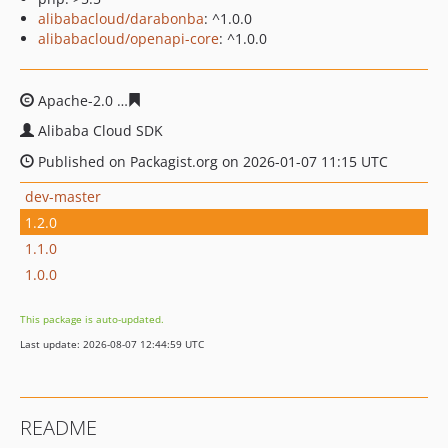
alibabacloud/darabonba
: ^1.0.0
alibabacloud/openapi-core
: ^1.0.0
Apache-2.0
21ab870512acda84bf5ed7f5e041fc0f226f255
Alibaba Cloud SDK
Published on Packagist.org on 2026-01-07 11:15 UTC
dev-master
1.2.0
1.1.0
1.0.0
This package is auto-updated.
Last update: 2026-08-07 12:44:59 UTC
README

:::::

> [Brief]
Retype, exactly as written, each line from the one that has "Published on Packagist.org" to the bottom of the entries above, and include both of those lines.

> [Expected output]
Published on Packagist.org on 2026-01-07 11:15 UTC
dev-master
1.2.0
1.1.0
1.0.0
This package is auto-updated.
Last update: 2026-08-07 12:44:59 UTC
README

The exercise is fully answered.